Monday, Jun. 17, 1935

Cortelyou from Consolidated

One September afternoon in 1901, President McKinley stood in the Temple of Music at the Pan-American Exposition in Buffalo, smiling wearily toward the crowd that surged forward to grasp his hand. Beside him a stern, square-jawed young man was waving the people away. ''Oh, let them in," said the President to his personal secretary. "They've come a long ways. I'll be glad to meet them." Obediently the secretary stood aside until the room was filled, then stepped down to close the door. He did not notice a calm, boyish-looking man who slipped past him, his right hand bandaged in a handkerchief. Out of the handkerchief spat two bullets. President McKinley slumped on the arm of an aide. Instantly the young secretary was at his side. "My wife," murmured the wounded President, "be careful, Cortelyou, how you tell her--oh, be careful." During the eight-day vigil that followed, it was Secretary Cortelyou who took charge of the dying President's sick room.
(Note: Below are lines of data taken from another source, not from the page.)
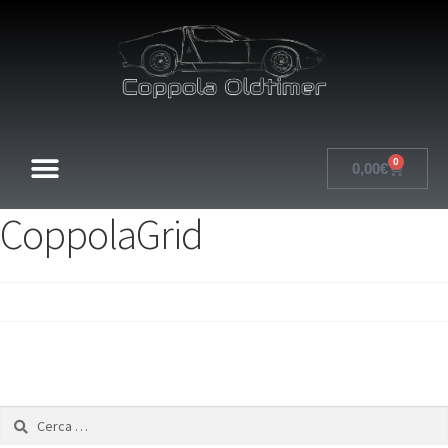
0
0,00
€
CoppolaGrid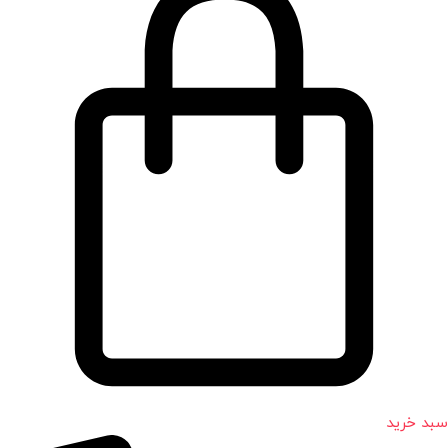
سبد خرید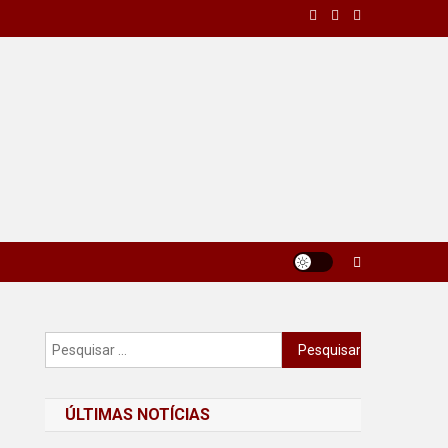
Pesquisar
por:
ÚLTIMAS NOTÍCIAS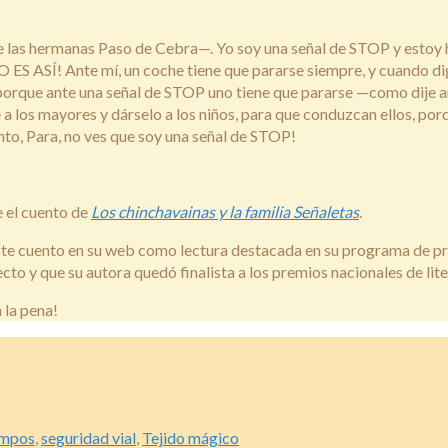
e las hermanas Paso de Cebra—. Yo soy una señal de STOP y estoy h
NO ES ASÍ! Ante mí, un coche tiene que pararse siempre, y cuando
n, porque ante una señal de STOP uno tiene que pararse —como dije
a los mayores y dárselo a los niños, para que conduzcan ellos, porq
to, Para, no ves que soy una señal de STOP!
e el cuento de
Los chinchavainas y la familia Señaletas
.
 cuento en su web como lectura destacada en su programa de preve
o y que su autora quedó finalista a los premios nacionales de liter
 la pena!
ampos
,
seguridad vial
,
Tejido mágico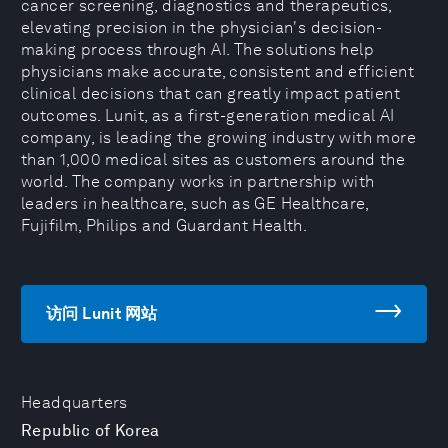
cancer screening, diagnostics and therapeutics,
elevating precision in the physician's decision-
making process through AI. The solutions help
physicians make accurate, consistent and efficient
clinical decisions that can greatly impact patient
outcomes. Lunit, as a first-generation medical AI
company, is leading the growing industry with more
than 1,000 medical sites as customers around the
world. The company works in partnership with
leaders in healthcare, such as GE Healthcare,
Fujifilm, Philips and Guardant Health.
访问 Lunit 网站
Headquarters
Republic of Korea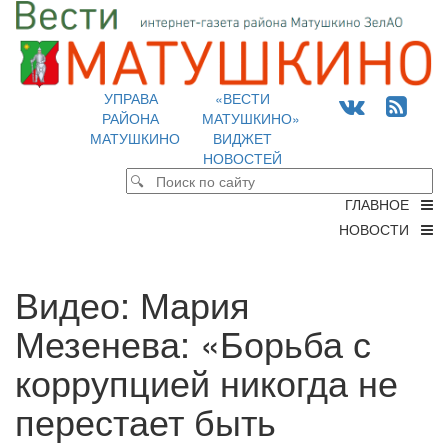
УПРАВА
«ВЕСТИ
РАЙОНА
МАТУШКИНО»
МАТУШКИНО
ВИДЖЕТ
НОВОСТЕЙ
ГЛАВНОЕ
НОВОСТИ
Видео: Мария
Мезенева: «Борьба с
коррупцией никогда не
перестает быть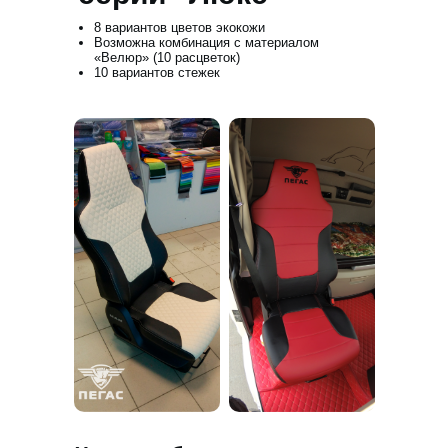
8 вариантов цветов экокожи
Возможна комбинация с материалом
«Велюр» (10 расцветок)
10 вариантов стежек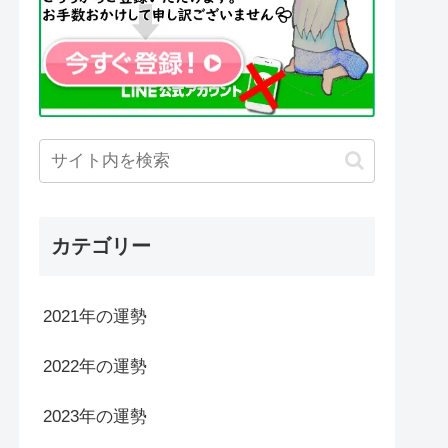
カテゴリー
2021年の運勢
2022年の運勢
2023年の運勢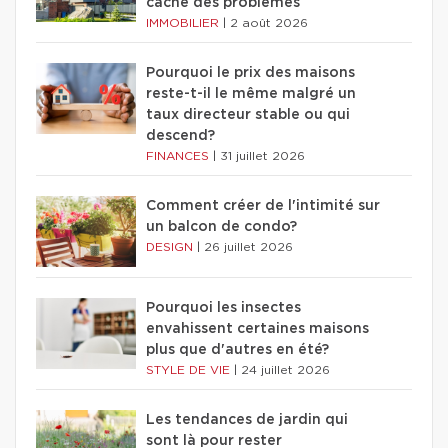
cache des problèmes
IMMOBILIER
|
2 août 2026
Pourquoi le prix des maisons
reste-t-il le même malgré un
taux directeur stable ou qui
descend?
FINANCES
|
31 juillet 2026
Comment créer de l'intimité sur
un balcon de condo?
DESIGN
|
26 juillet 2026
Pourquoi les insectes
envahissent certaines maisons
plus que d'autres en été?
STYLE DE VIE
|
24 juillet 2026
Les tendances de jardin qui
sont là pour rester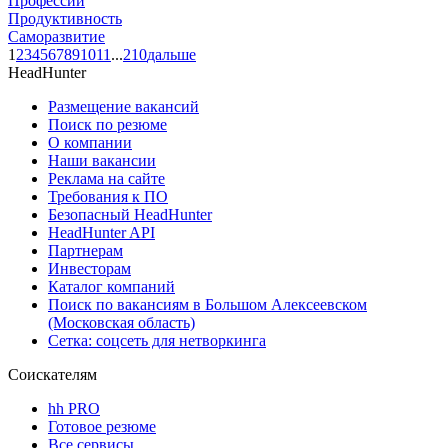
Профессии
Продуктивность
Саморазвитие
1
2
3
4
5
6
7
8
9
10
11
...
210
дальше
HeadHunter
Размещение вакансий
Поиск по резюме
О компании
Наши вакансии
Реклама на сайте
Требования к ПО
Безопасный HeadHunter
HeadHunter API
Партнерам
Инвесторам
Каталог компаний
Поиск по вакансиям в Большом Алексеевском
(Московская область)
Сетка: соцсеть для нетворкинга
Соискателям
hh PRO
Готовое резюме
Все сервисы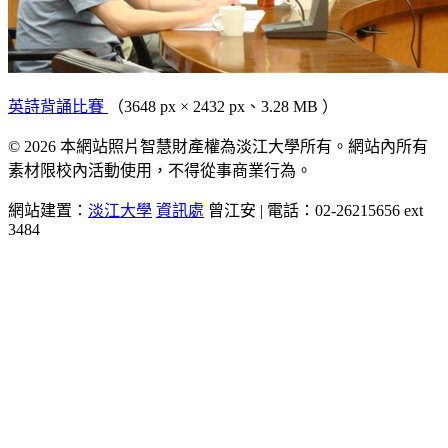
英詩背誦比賽
（3648 px × 2432 px、3.28 MB ）
© 2026 本網站照片智慧財產權為淡江大學所有。網站內所有
素材限校內活動使用，不得從事商業行為。
網站建置：
淡江大學
資訊處
曾江安 | 電話：02-26215656 ext
3484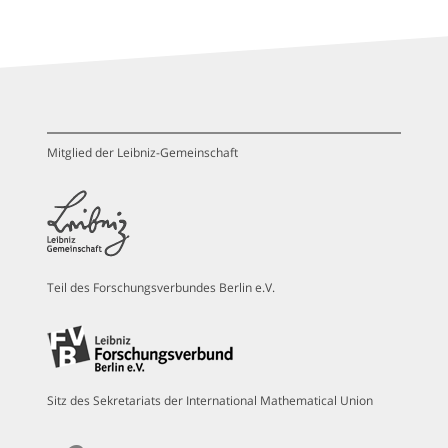
Mitglied der Leibniz-Gemeinschaft
Teil des Forschungsverbundes Berlin e.V.
Sitz des Sekretariats der International Mathematical Union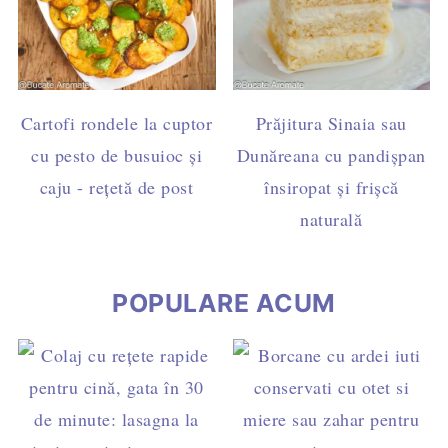
Cartofi rondele la cuptor
Prăjitura Sinaia sau
cu pesto de busuioc și
Dunăreana cu pandișpan
caju - rețetă de post
însiropat și frișcă
naturală
POPULARE ACUM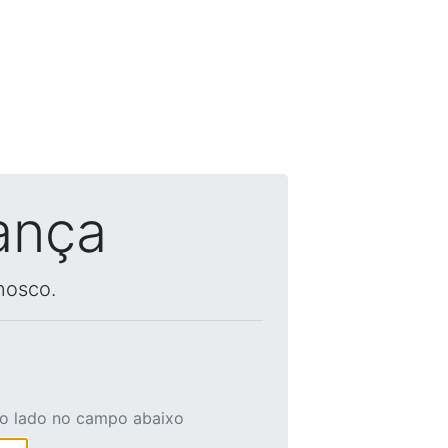
ança
nosco.
ao lado no campo abaixo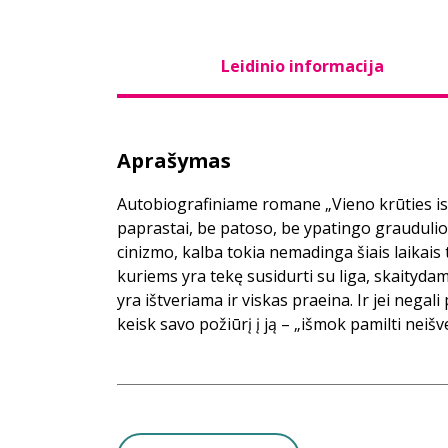
Leidinio informacija
Aprašymas
Autobiografiniame romane „Vieno krūties is
paprastai, be patoso, be ypatingo grauduli
cinizmo, kalba tokia nemadinga šiais laikais
kuriems yra tekę susidurti su liga, skaityda
yra ištveriama ir viskas praeina. Ir jei negali 
keisk savo požiūrį į ją – „išmok pamilti neišv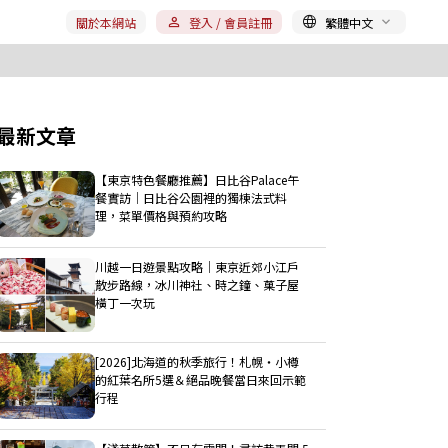
關於本網站
登入 / 會員註冊
繁體中文
最新文章
【東京特色餐廳推薦】日比谷Palace午
餐實訪｜日比谷公園裡的獨棟法式料
理，菜單價格與預約攻略
川越一日遊景點攻略｜東京近郊小江戶
散步路線，冰川神社、時之鐘、菓子屋
橫丁一次玩
[2026]北海道的秋季旅行！札幌・小樽
的紅葉名所5選＆絕品晚餐當日來回示範
行程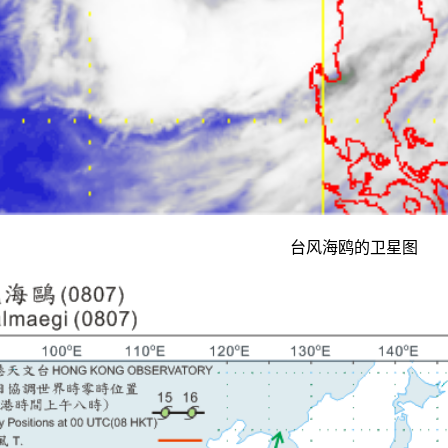
台风海鸥的卫星图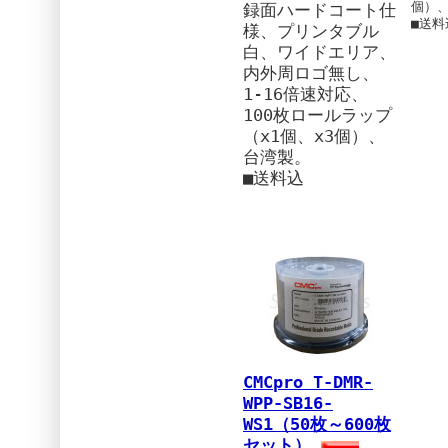
個）
録面ハードコート仕
■送料
様、プリンタブル
白、ワイドエリア、
内外周ロゴ無し、
1-16倍速対応、
100枚ロールラップ
（x1個、x3個）、
台湾製。
■送料込
CMCpro T-DMR-
WPP-SB16-
WS1（50枚～600枚
セット）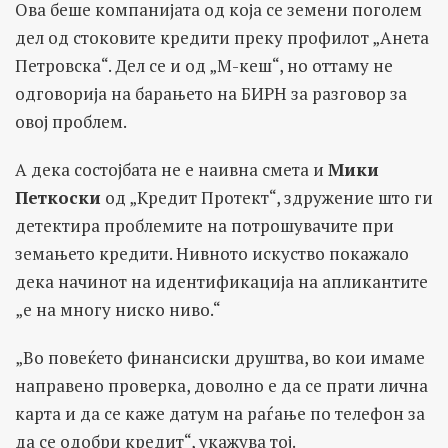
Ова беше компанијата од која се земени поголем
дел од стоковите кредити преку профилот „Анета
Петровска“. Дел се и од „М-кеш“, но оттаму не
одговорија на барањето на БИРН за разговор за
овој проблем.
А дека состојбата не е наивна смета и
Мики
Петкоски
од „Кредит Протект“, здружение што ги
детектира проблемите на потрошувачите при
земањето кредити. Нивното искуство покажало
дека начинот на идентификација на апликантите
„е на многу ниско ниво.“
„Во повеќето финансиски друштва, во кои имаме
направено проверка, доволно е да се прати лична
карта и да се каже датум на раѓање по телефон за
да се одобри кредит“, укажува тој.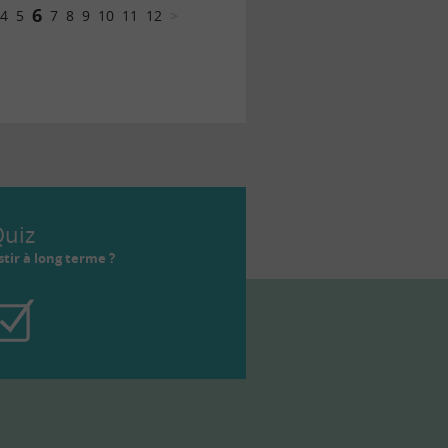
6
4
5
7
8
9
10
11
12
>
uiz
tir à long terme ?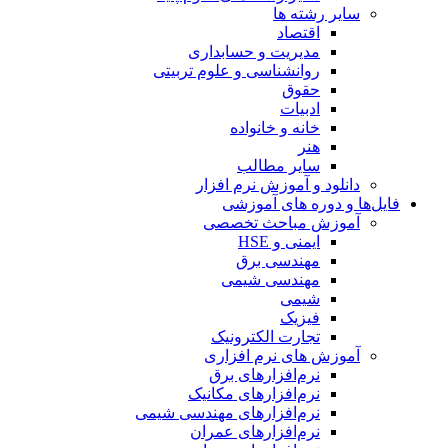
سایر رشته ها
اقتصاد
مدیریت و حسابداری
روانشناسی و علوم تربیتی
حقوق
ادبیات
خانه و خانواده
هنر
سایر مطالب
دانلود و آموزش نرم افزار
فایل‌ها و دوره های آموزشی
آموزش مباحث تخصصی
ایمنی و HSE
مهندسی برق
مهندسی شیمی
شیمی
فیزیک
تجارت الکترونیک
آموزش های نرم افزاری
نرم‌افزارهای برق
نرم‌افزارهای مکانیک
نرم‌افزارهای مهندسی شیمی
نرم‌افزارهای عمران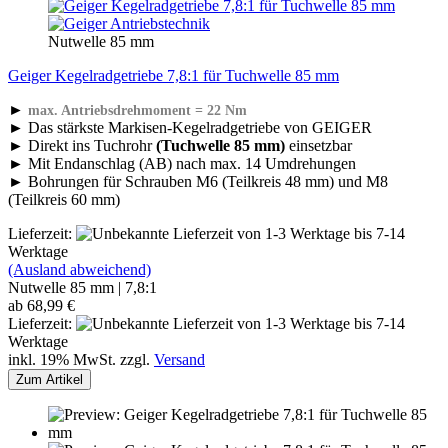
Nutwelle 85 mm
Geiger Kegelradgetriebe 7,8:1 für Tuchwelle 85 mm
►
max. Antriebsdrehmoment = 22 Nm
► Das stärkste Markisen-Kegelradgetriebe von GEIGER
► Direkt ins Tuchrohr
(Tuchwelle 85 mm)
einsetzbar
► Mit Endanschlag (AB) nach max. 14 Umdrehungen
► Bohrungen für Schrauben M6 (Teilkreis 48 mm) und M8
(Teilkreis 60 mm)
Lieferzeit:
von 1-3 Werktage bis 7-14
Werktage
(Ausland abweichend)
Nutwelle 85 mm | 7,8:1
ab 68,99 €
Lieferzeit:
von 1-3 Werktage bis 7-14
Werktage
inkl. 19% MwSt. zzgl.
Versand
Zum Artikel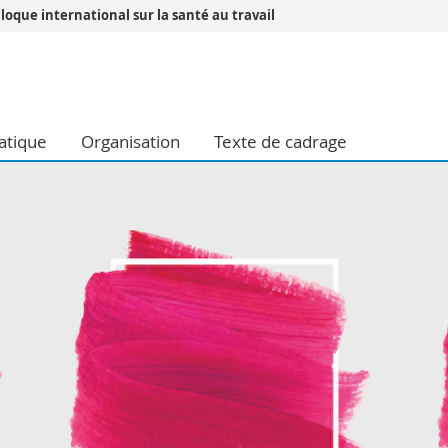
loque international sur la santé au travail
Vous êtes
Futurs étudia
Etudiants
atique
Organisation
Texte de cadrage
conomiques et sociales et management
Médias
 sciences humaines
Chercheurs
 l'éducation et de la formation
Collaborateu
t médecine
Doctorants
aire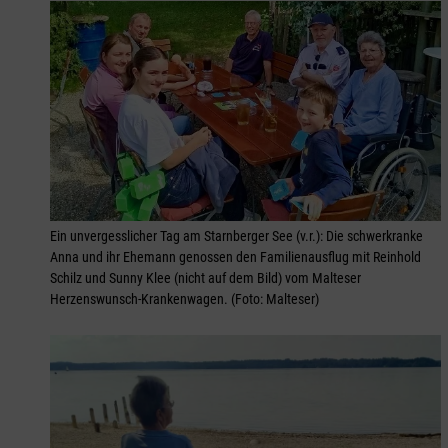
Ein unvergesslicher Tag am Starnberger See (v.r.): Die schwerkranke
Anna und ihr Ehemann genossen den Familienausflug mit Reinhold
Schilz und Sunny Klee (nicht auf dem Bild) vom Malteser
Herzenswunsch-Krankenwagen. (Foto: Malteser)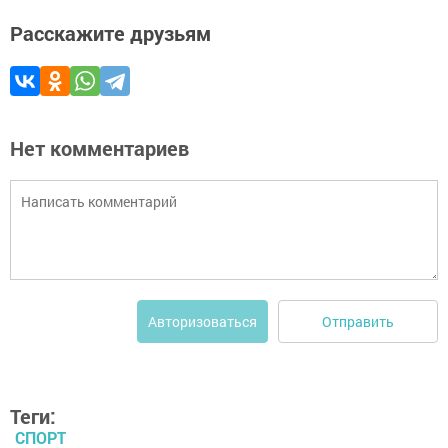
Расскажите друзьям
Нет комментариев
Отправить
Авторизоваться
Теги:
СПОРТ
When Theodore Roosevelt succeeded to the Presidency, the taciturn young secretary was invited to stay on at the White House. Soon the two were warm friends. "If I could only make you smile, George," said the Rough-Rider Colonel, "I could make you President of the United States." Roosevelt 1 could not make George Cortelyou smile but he could and did make him first Secretary of the new Department of Commerce & Labor. Year later Secretary Cortelyou resigned to become Chairman of the Republican National Committee, manager of President Roosevelt's 1904 campaign. Next he became Postmaster General and, finally, Secretary of the Treasury. In that post he won the confidence and admiration of businessmen by his cool conduct during the panic of 1907. When President Taft took office, the only man ever to hold three Cabinet posts resigned from the Treasury, dropped out of public life.

Last week George Bruce Cortelyou, aged, white-thatched president of Consolidated Gas Co. of New York, summoned his trustees to the most important meeting in his business career. Up for vote was a new pension plan by which all employes and executives were to retire at 70. Among those to go would be President Cortelyou, nearly 73. Long did the trustees ponder the 26 years of his presidency before casting their votes: he had lifted the company's assets from $332,000,000 in 1909 to $1,360,000,000 in 1934; he had doubled the sale of gas, bought up many a profitable electric company; from his modest office on Irving Place, he had guided one of the world's biggest gas and electric companies through numerous storms of public opposition without a single accusation of personal apostasy; democratic and hardworking, he had always ridden to his office by subway, worked patiently to replace the company's attitude of haughty indifference with a spirit of courtesy and service. Reluctant to see him go, the trustees nonetheless voted to adopt the retirement plan, effective July 1. Next Jan. 29, for the first time in a quarter of a century, George Bruce Cortelyou will not be on hand at his office to celebrate the anniversary of William McKinley's birth by sending each department head a red carnation, favorite flower of his old employer.

Last week the trustees elected as President Cortelyou's successor Frank Whitney Smith, president of New York Edison, who has been in the electrical business since 1880. Under the retirement plan he will have but two years to serve.